The same general patterns were evident for open patch as for canopy patch recruits. As we added genetic loci to the battery, the numbers of maternal candidates within the Δ < 2 window decreased and the Δ value of the best candidate increased, relative to the second best. Removing single mismatching loci resolved maternity for 75 of the 97 difficult recruits (58 via removal of a single pericarp locus and 17 more via removal of a single seedling locus). Our final success rate was thus (126 pericarp-obvious + 36 mixed-assay compelling + 75 single-locus mismatch) equal to 237 of the 259 open patch recruits (91.5%). Open patch assay is more challenging than canopy patch assay, but mixed assay is consistently an effective rescue strategy.
Discussion
Optimizing the Mixed Assay Protocol
Before the development of maternal tissue assay of seeds and fruit, genetic maternity analysis of already-distributed recruits was based on seedling genotypes, and the best that could be done for the monoecious case was to choose the most likely pair of candidates and assume that the closer of the 2 was the mother (e.g., Bacles et al. 2006; Gonzalez-Martínez et al. 2006). Although that assumption may be reasonable for many cases, there are species and situations for which the inference on both the maternal and paternal dispersal kernels will be erroneous (e.g., Aldrich and Hamrick 1998; Chapman et al. 2003; Jordano et al. 2007; Wang et al. 2007; Sezen et al. 2009). With the advent of maternal tissue assay, routine practice has shifted to assaying those tissues instead, which has improved our ability to make maternal inference for at least a fraction of the new recruits, but as we have seen here, such assay often entails the elimination of a large fraction of recruits from analysis.

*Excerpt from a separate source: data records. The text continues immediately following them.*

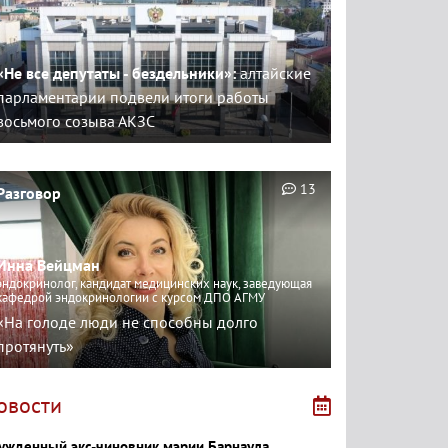
«Не все депутаты - бездельники»:
алтайские
парламентарии подвели итоги работы
восьмого созыва АКЗС
13
Разговор
Инна Вейцман
эндокринолог, кандидат медицинских наук, заведующая
кафедрой эндокринологии с курсом ДПО АГМУ
«На голоде люди не способны долго
протянуть»
овости
ужденный экс-чиновник мэрии Барнаула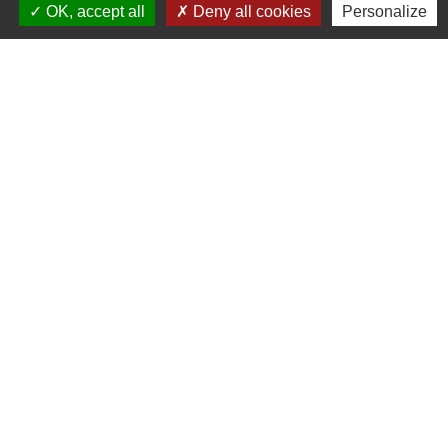
OK, accept all
Deny all cookies
Personalize
Horaires et jours de permanence du
secrétariat :
- Lundi : fermé
- Mardi : ouvert de 9h à 12h et de 14h à 19h
- Mercredi : ouvert de 9h à 12h - fermé l'après
midi
- Jeudi : ouvert de 9h à 12h et de 14h à 17h
- Vendredi : ouvert de 9h à 12h et de 14h à
17h
mail : stlieuxleslavaur.mairie@wanadoo.fr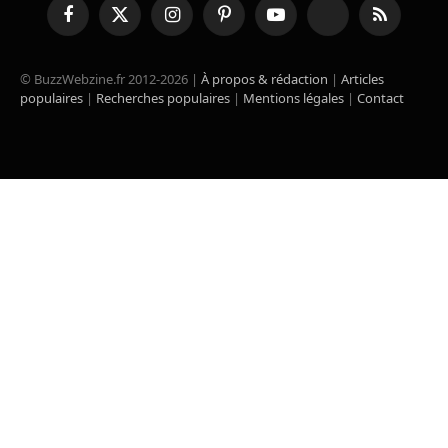
Facebook
X
Instagram
Pinterest
YouTube
TikTok
RSS
(Twitter)
© BuzzWebzine.fr 2012-2026 |
À propos & rédaction
|
Articles
populaires
|
Recherches populaires
|
Mentions légales
|
Contact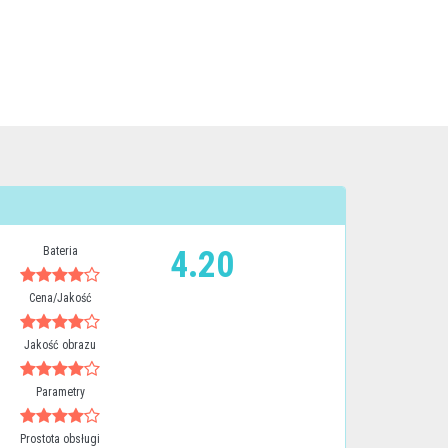
Bateria
4.20
Cena/Jakość
Jakość obrazu
Parametry
Prostota obsługi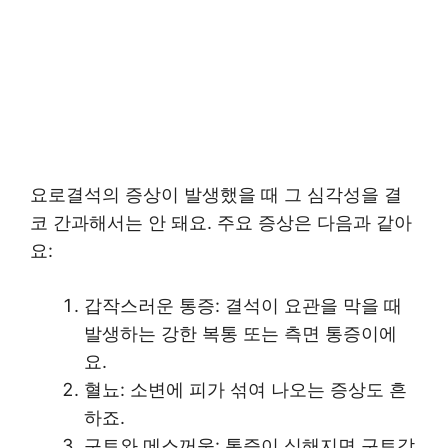
요로결석의 증상이 발생했을 때 그 심각성을 결
코 간과해서는 안 돼요. 주요 증상은 다음과 같아
요:
갑작스러운 통증: 결석이 요관을 막을 때
발생하는 강한 복통 또는 측면 통증이에
요.
혈뇨: 소변에 피가 섞여 나오는 증상도 흔
하죠.
구토와 메스꺼움: 통증이 심해지면 구토감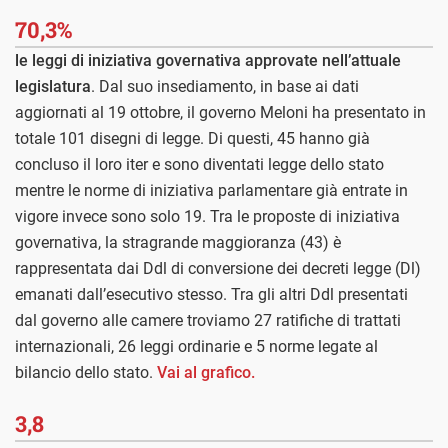
70,3%
le leggi di iniziativa governativa approvate nell’attuale
legislatura
. Dal suo insediamento, in base ai dati
aggiornati al 19 ottobre, il governo Meloni ha presentato in
totale 101 disegni di legge. Di questi, 45 hanno già
concluso il loro iter e sono diventati legge dello stato
mentre le norme di iniziativa parlamentare già entrate in
vigore invece sono solo 19. Tra le proposte di iniziativa
governativa, la stragrande maggioranza (43) è
rappresentata dai Ddl di conversione dei decreti legge (Dl)
emanati dall’esecutivo stesso. Tra gli altri Ddl presentati
dal governo alle camere troviamo 27 ratifiche di trattati
internazionali, 26 leggi ordinarie e 5 norme legate al
bilancio dello stato.
Vai al grafico.
3,8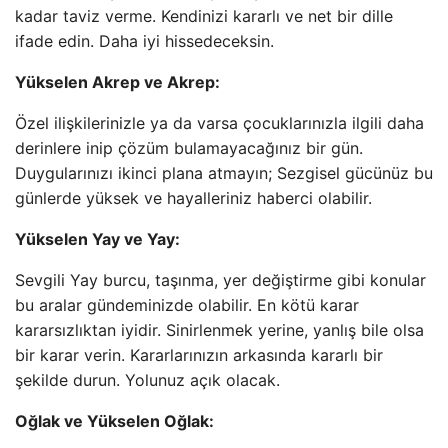
kadar taviz verme. Kendinizi kararlı ve net bir dille
ifade edin. Daha iyi hissedeceksin.
Yükselen Akrep ve Akrep:
Özel ilişkilerinizle ya da varsa çocuklarınızla ilgili daha
derinlere inip çözüm bulamayacağınız bir gün.
Duygularınızı ikinci plana atmayın; Sezgisel gücünüz bu
günlerde yüksek ve hayalleriniz haberci olabilir.
Yükselen Yay ve Yay:
Sevgili Yay burcu, taşınma, yer değiştirme gibi konular
bu aralar gündeminizde olabilir. En kötü karar
kararsızlıktan iyidir. Sinirlenmek yerine, yanlış bile olsa
bir karar verin. Kararlarınızın arkasında kararlı bir
şekilde durun. Yolunuz açık olacak.
Oğlak ve Yükselen Oğlak: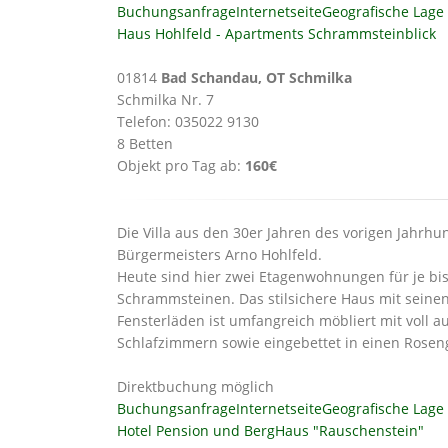
Buchungsanfrage
Internetseite
Geografische Lage
Haus Hohlfeld - Apartments Schrammsteinblick
01814
Bad Schandau, OT Schmilka
Schmilka Nr. 7
Telefon: 035022 9130
8 Betten
Objekt pro Tag ab:
160€
Die Villa aus den 30er Jahren des vorigen Jahr
Bürgermeisters Arno Hohlfeld.
Heute sind hier zwei Etagenwohnungen für je bi
Schrammsteinen. Das stilsichere Haus mit seine
Fensterläden ist umfangreich möbliert mit voll
Schlafzimmern sowie eingebettet in einen Rosen
Direktbuchung möglich
Buchungsanfrage
Internetseite
Geografische Lage
Hotel Pension und BergHaus "Rauschenstein"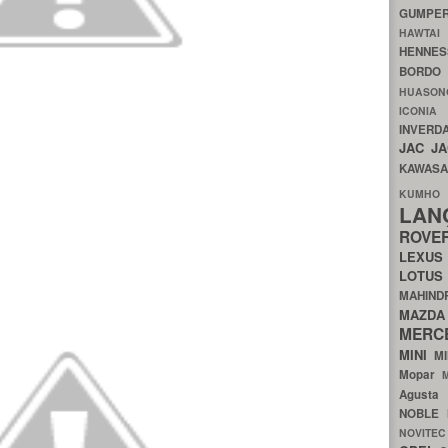
GUMP
HAWTA
HENNE
BORDO
HUASO
ICON
INVERD
JAC
J
KAWAS
KU
LA
ROV
LEXU
LOTU
MAHIN
MA
MERC
MINI
M
Mopar
Agust
NOBLE
NOVITE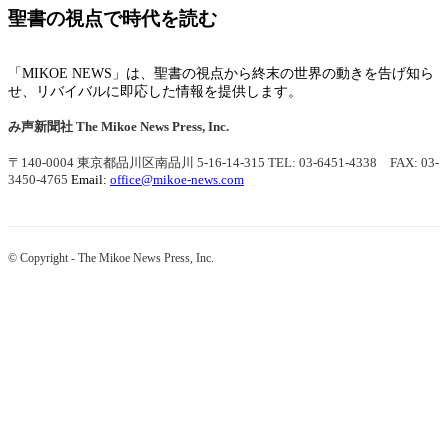
聖書の視点で時代を読む
「MIKOE NEWS」は、聖書の視点から終末の世界の動きを告げ知ら
せ、リバイバルに即応した情報を提供します。
み声新聞社
The Mikoe News Press, Inc.
〒140-0004 東京都品川区南品川 5-16-14-315
TEL: 03-6451-4338 FAX: 03-
3450-4765
Email:
office@mikoe-news.com
© Copyright - The Mikoe News Press, Inc.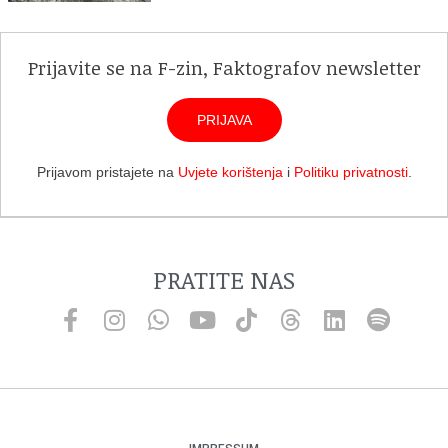
Prijavite se na F-zin, Faktografov newsletter
PRIJAVA
Prijavom pristajete na
Uvjete korištenja
i
Politiku privatnosti
.
PRATITE NAS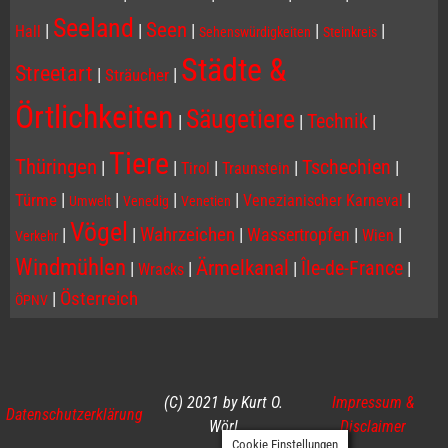
Seeland
Seen
|
|
|
|
|
Hall
Sehenswürdigkeiten
Steinkreis
Städte &
Streetart
|
|
Sträucher
Örtlichkeiten
Säugetiere
Technik
|
|
|
Tiere
Thüringen
Tschechien
|
|
|
|
|
Tirol
Traunstein
|
|
|
|
|
Türme
Venezianischer Karneval
Umwelt
Venedig
Venetien
Vögel
|
|
Wahrzeichen
|
Wassertropfen
|
|
Wien
Verkehr
Windmühlen
Ärmelkanal
Île-de-France
|
|
|
|
Wracks
|
Österreich
ÖPNV
(C) 2021 by Kurt O.
Impressum &
Datenschutzerklärung
Wörl
Disclaimer
Cookie Einstellungen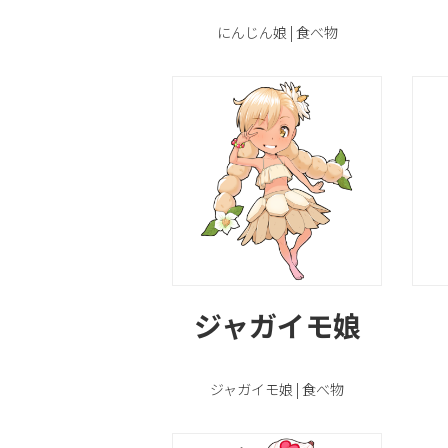
にんじん娘 | 食べ物
ジャガイモ娘
ジャガイモ娘 | 食べ物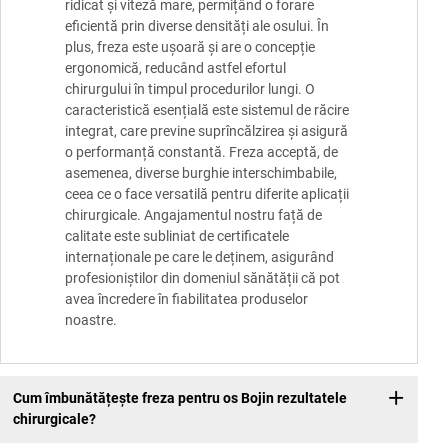
ridicat și viteză mare, permițând o forare
eficientă prin diverse densități ale osului. În
plus, freza este ușoară și are o concepție
ergonomică, reducând astfel efortul
chirurgului în timpul procedurilor lungi. O
caracteristică esențială este sistemul de răcire
integrat, care previne suprîncălzirea și asigură
o performanță constantă. Freza acceptă, de
asemenea, diverse burghie interschimbabile,
ceea ce o face versatilă pentru diferite aplicații
chirurgicale. Angajamentul nostru față de
calitate este subliniat de certificatele
internaționale pe care le deținem, asigurând
profesioniștilor din domeniul sănătății că pot
avea încredere în fiabilitatea produselor
noastre.
Cum îmbunătățește freza pentru os Bojin rezultatele
chirurgicale?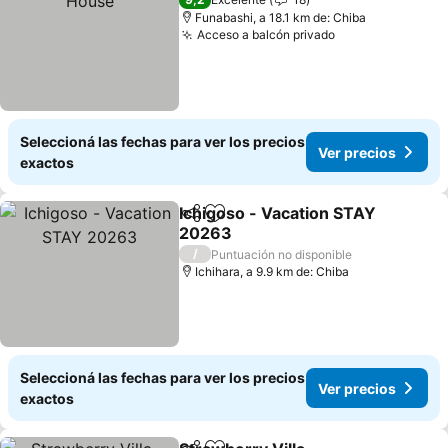
Funabashi, a 18.1 km de: Chiba
Acceso a balcón privado
Seleccioná las fechas para ver los precios
Ver precios
exactos
Ichigoso - Vacation STAY
Compartir
Añadir a favoritos
20263
/
Puntuación no disponible
Ichihara, a 9.9 km de: Chiba
Seleccioná las fechas para ver los precios
Ver precios
exactos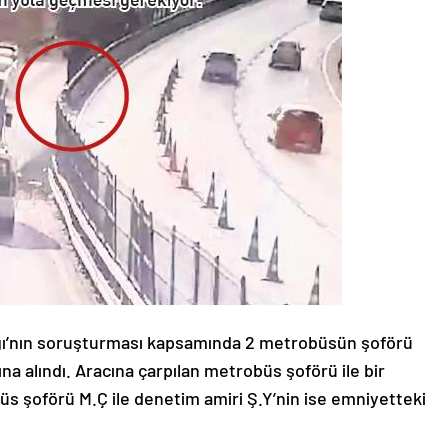
ı’nın soruşturması kapsamında 2 metrobüsün şoförü
na alındı. Aracına çarpılan metrobüs şoförü ile bir
üs şoförü M.Ç ile denetim amiri Ş.Y’nin ise emniyetteki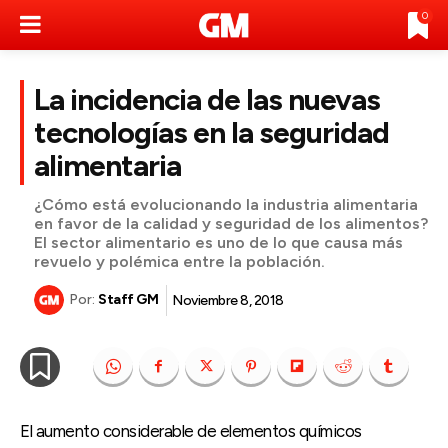
0
La incidencia de las nuevas
tecnologías en la seguridad
alimentaria
¿Cómo está evolucionando la industria alimentaria
en favor de la calidad y seguridad de los alimentos?
El sector alimentario es uno de lo que causa más
revuelo y polémica entre la población.
Por:
Staff GM
Noviembre 8, 2018
El aumento considerable de elementos químicos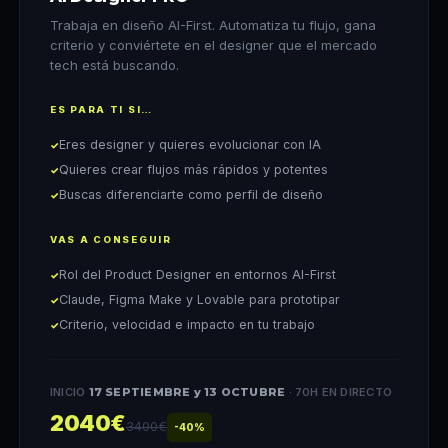
Trabaja en diseño AI-First. Automatiza tu flujo, gana
criterio y conviértete en el designer que el mercado
tech está buscando.
ES PARA TI SI…
Eres designer y quieres evolucionar con IA
Quieres crear flujos más rápidos y potentes
Buscas diferenciarte como perfil de diseño
VAS A CONSEGUIR
Rol del Product Designer en entornos AI-First
Claude, Figma Make y Lovable para prototipar
Criterio, velocidad e impacto en tu trabajo
INICIO
17 SEPTIEMBRE y 13 OCTUBRE
· 70H EN DIRECTO
2040€
3400€
-40%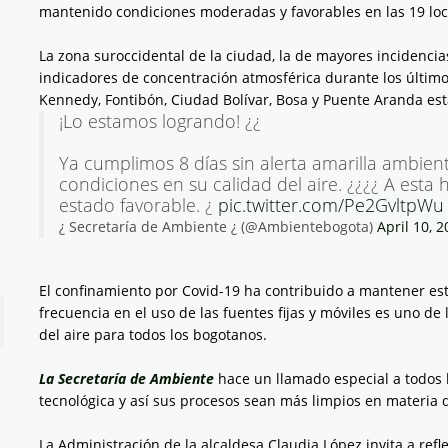
mantenido condiciones moderadas y favorables en las 19 lo
La zona suroccidental de la ciudad, la de mayores incidenc
indicadores de concentración atmosférica durante los últimos
Kennedy, Fontibón, Ciudad Bolívar, Bosa y Puente Aranda e
¡Lo estamos logrando! ¿¿
Ya cumplimos 8 días sin alerta amarilla ambien
condiciones en su calidad del aire. ¿¿¿¿ A esta
estado favorable. ¿
pic.twitter.com/Pe2GvltpWu
¿ Secretaría de Ambiente ¿ (@Ambientebogota)
April 10, 
El confinamiento por Covid-19 ha contribuido a mantener esta
frecuencia en el uso de las fuentes fijas y móviles es uno d
del aire para todos los bogotanos.
La Secretaría de Ambiente
hace un llamado especial a todos 
tecnológica y así sus procesos sean más limpios en materia
La Administración de la alcaldesa Claudia López invita a ref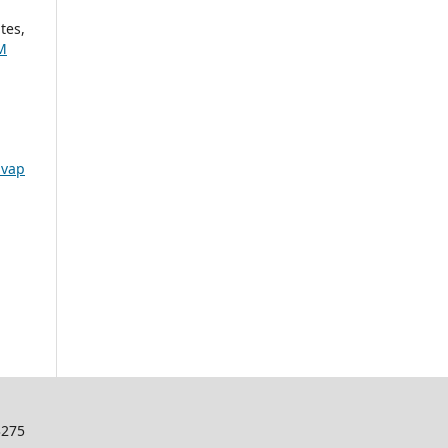
tes,
M
ivap
3275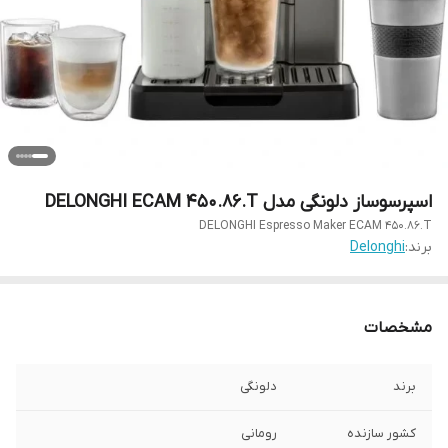
اسپرسوساز دلونگی مدل DELONGHI ECAM 450.86.T
DELONGHI Espresso Maker ECAM 450.86.T
برند:
Delonghi
مشخصات
برند
دلونگی
کشور سازنده
رومانی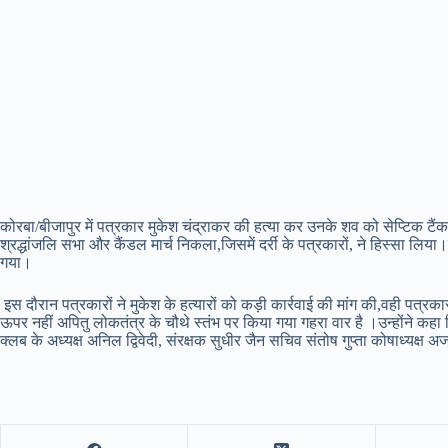
कोरबा/बीजापुर में पत्रकार मुकेश चंद्राकर की हत्या कर उनके शव को सेप्टिक टैंक मे
श्रद्धांजलि सभा और कैंडल मार्च निकला,जिसमें दर्री के पत्रकारों, ने हिस्सा लिय
गया।
इस दौरान पत्रकारों ने मुकेश के हत्यारों को कड़ी कार्रवाई की मांग की,वही पत्
ऊपर नहीं अपितु लोकतंत्र के चौथे स्तंभ पर किया गया गहरा वार है ।उन्होंने कहा 
क्लब के अध्यक्ष अनिल द्विवेदी, संरक्षक सुधीर जैन सचिव संतोष गुप्ता कोषाध्यक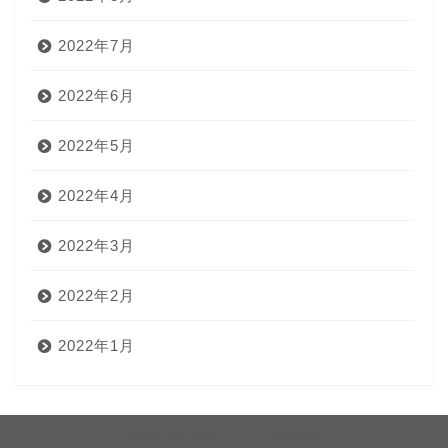
2022年7月
2022年6月
2022年5月
2022年4月
2022年3月
2022年2月
2022年1月
プライバシーポリシー
免責事項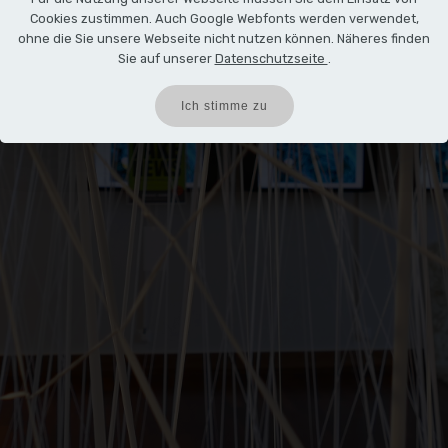
Cookies zustimmen. Auch Google Webfonts werden verwendet,
ohne die Sie unsere Webseite nicht nutzen können. Näheres finden
Sie auf unserer
Datenschutzseite
.
Ich stimme zu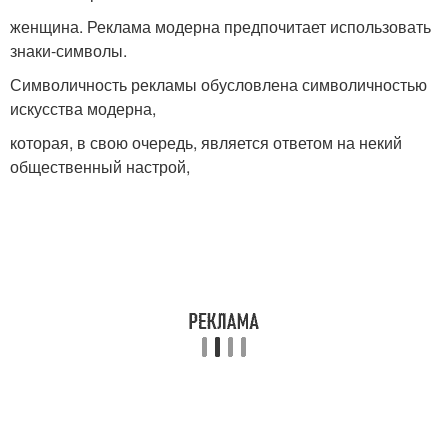
женщина. Реклама модерна предпочитает использовать
знаки-символы.
Символичность рекламы обусловлена символичностью
искусства модерна,
которая, в свою очередь, является ответом на некий
общественный настрой,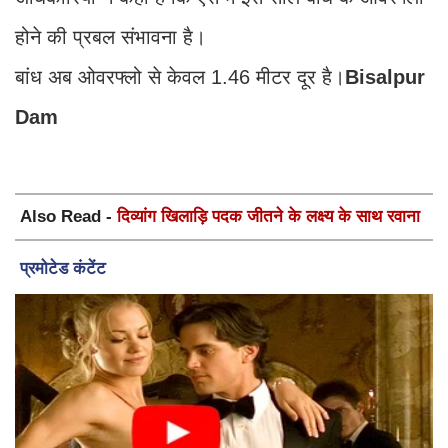
होने की प्रबल संभावना है।
बांध अब ओवरफ्लो से केवल 1.46 मीटर दूर है।
Bisalpur
Dam
Also Read -
दिव्यांग खिलाड़ि पदक जीतने के लक्ष्य के साथ रवाना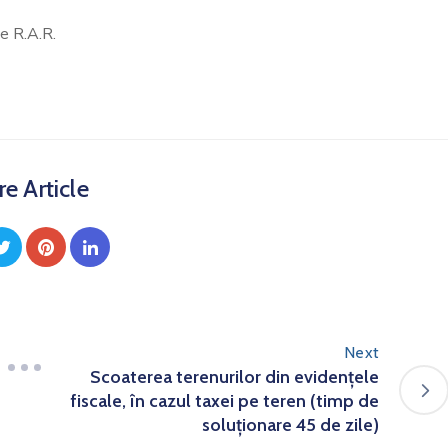
de R.A.R.
e Article
Next
Scoaterea terenurilor din evidențele
fiscale, în cazul taxei pe teren (timp de
soluționare 45 de zile)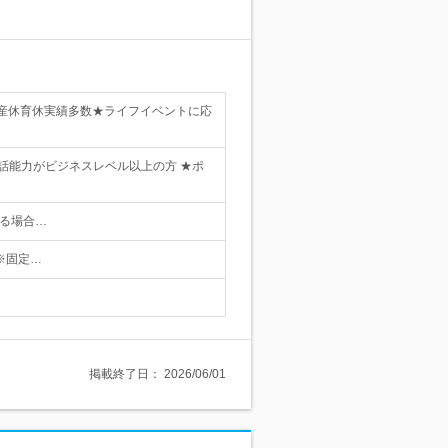
産休育休実績多数★ライフイベントに応
話能力がビジネスレベル以上の方 ★ポ
る場合…
 ※固定…
掲載終了日：
2026/06/01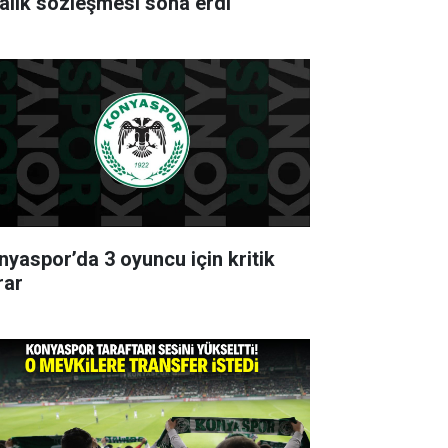
ralık sözleşmesi sona erdi
nyaspor’da 3 oyuncu için kritik
rar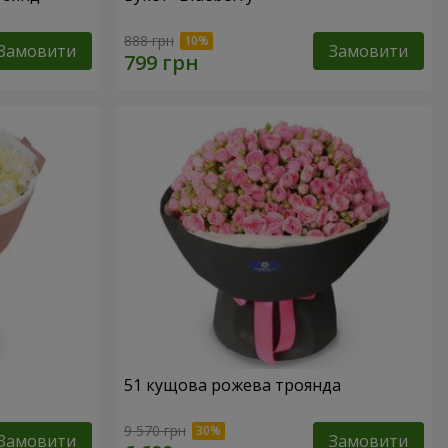
888 грн
Замовити
Замовити
51 кущова рожева троянда
9 570 грн
Замовити
Замовити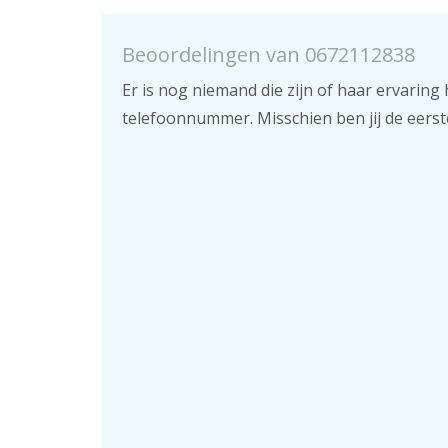
Beoordelingen van 0672112838
Er is nog niemand die zijn of haar ervaring 
telefoonnummer. Misschien ben jij de eerst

Meanwhile, seedling assay is generally more reliable than is seed assay under challenging field-sampling conditions. With a seedling battery of no more than 6 microsatellites, we were able to reduce the list of included mothers substantially for any given recruit. We could probably reduce the list of included mothers a bit further by adding more seedling loci and could increase the Δ values of the better candidates, but with little improvement in the fraction of correctly designated maternal parents, inasmuch as the paternal parent is no less likely (genetically) than the maternal parent. The better strategy is to start with a reasonably effective seedling assay and augment with a small number (3 or 4) of reliably assayed maternal tissue loci, which should be sufficient to remove all but the correct maternal candidate from consideration under most circumstances.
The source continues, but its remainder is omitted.